▶ [ASSIGNMENT]
Everything in the entries except the pictures must be duplicated exactly.

▶ [DATA PROVIDED]
%%
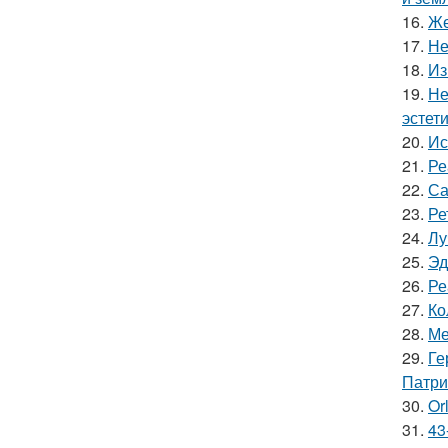
16.
Же
17.
Не
18.
Из
19.
Не
эстети
20.
Ис
21.
Ре
22.
Са
23.
Ре
24.
Лу
25.
Эд
26.
Ре
27.
Ко
28.
Ме
29.
Ге
Патри
30.
Or
31.
43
%%
▶ [TASK SOLUTION]
16.
Же
17.
Не
18.
Из
19.
Не
эстети
20.
Ис
21.
Ре
22.
Са
23.
Ре
24.
Лу
25.
Эд
26.
Ре
27.
Ко
28.
Ме
29.
Ге
Патри
30.
Or
31.
43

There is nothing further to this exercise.